Plays: 5Px1.
The Game
Mooncake Master is designed by Singaporean designer Daryl Chow. It's a simple and pleasant game about making mooncakes, a Chinese delicacy eaten during the Mid Autumn Festival celebration. I played the game on the day of the Mid Autumn Festival, which makes the experience even more meaningful.
The game box is designed to look like a mooncake box. Absolutely lovely. It comes with a box sleeve which is even prettier. Too bad I didn't take a photo of that.
A game has 3 stages, and at each stage you will make 3 mooncakes. There are only 4 rounds per stage. Every round everybody acts simultaneously. You draw three tiles, look at them, and decide which one to keep, which to give to your left neighbour, and which to give to your right neighbour. After receiving tiles from both your neighbours, you decide how to place all three of your tiles in front of you to make your three mooncakes. Each tile is a quarter of a mooncake. After 4 rounds you would have 12 tiles and they would complete 3 mooncakes. You then score your mooncakes, before removing them and starting a new round. This photo was taken in Round 4 of Stage 1. Some players had completed their three mooncakes. Others were still contemplating how to place the last three pieces.
This is the scoring reference card. The card on the left lists how the mooncakes score flavour points (FP), which are different from victory points (VP).
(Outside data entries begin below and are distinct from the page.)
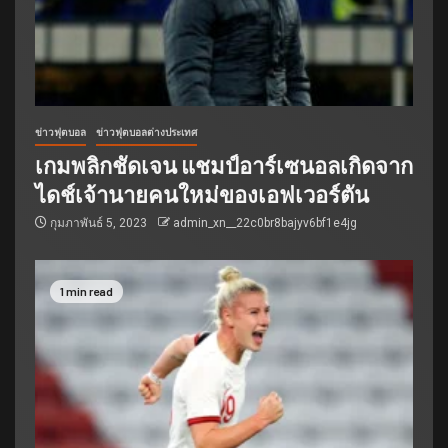
ข่าวฟุตบอล
ข่าวฟุตบอลต่างประเทศ
เกมพลิกชัดเจน แชมป์อาร์เซนอลเกิดจาก
ไดช์เจ้านายคนใหม่ของเอฟเวอร์ตัน
กุมภาพันธ์ 5, 2023
admin_xn__22c0br8bajyv6bf1e4jg
1 min read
Victory points are represented by lanterns. Let's look at the items one by one. If a mooncake contains only one flavour (i.e. one colour), it is worth 3 flavour points (FP). If it has two flavours, 1FP. Each complete egg yolk is 1FP. If a mooncake has no half yolk, that's 1FP. Finally every hazelnut and sunflower seed pair is worth 1FP. When a stage needs, you total your FP's, and compare with the others. Whoever has the most scores 2VP. Whoever has the least scores nothing. Everyone else scores 1VP. Over three stages, if you are always one of the leading players, you will score 6VP from your mooncakes.
The mooncakes come in three flavours - red bean (pink), lotus (orange) and green tea (green). In this photo you can see I was doing well so far, all three mooncakes were still single-flavoured, and egg yolks were all complete.
Things didn't go so perfectly after that. Well, at least two of the mooncakes were still single-flavoured. Let's take the middle one as an example. It has only one flavour, thus 3 flavour points. One complete egg yolk, so 1FP. No half egg yolks, that's another 1FP. There are two sets of hazelnut plus sunflower seed, so 2FP. The total is 7FP for just this mooncake.
This is a customer card, and this is the other way you score points. If one of your mooncakes fulfill the specific requirements of a customer, you may sell it to him, and score 1 victory point. In Stage 1, there is only one customer. At the start of each subsequent Stage, you add one more customer. If you are able to serve every customer every Stage, you will score 6VP. The requirements of this particular customer are the mooncake must have exactly two complete egg yolks, and it must be single flavoured.
This was taken at Stage 2. You can see there are two customers. There are many different customers in the customer deck, and this creates variability from game to game.
The Play
Mooncake Master is straight-forward and fast. You do things concurrently, so there is little downtime. Adding more players doesn't significantly impact play time. You only need to pay attention to the mooncakes of your immediate neighbours. You want to avoid giving them tiles which help them. It's not always easy to do. You still want to keep a tile that's useful to you. It is probably not worth taking a poor (to you) tile for the sake of giving your neighbours poor (to them) tiles. The game feels like a puzzle game. You first try to figure out how best to allocate those 3 tiles drawn, and after that you try to figure out how to best fit the three tiles you get into your mooncakes. You try to score as many flavour points as possible, and at the same time try to fulfill customer requirements.
Four egg yolks! This photo gave me high cholesterol.
This was Stage 3. You can see three customers revealed.
Those two half egg yolks look ugly. Well, at least there are two hazelnut + sunflower seed combos, contributing 2FP. There are only two flavours, so that's 1FP.
The second customer wants a single yolk lotus mooncake. The third customers wants a single-flavoured mooncake with three hazelnuts. The scoreboard below only goes up to 12VP, because that's the highest possible score.
The Thoughts
Mooncake Master is a cute game. Good for casual gamers and non-gamers, and also for family settings. For boardgame veterans, it works well as a filler. It's not particularly deep, but it does give some light mental exercise and it presents an interesting challenge.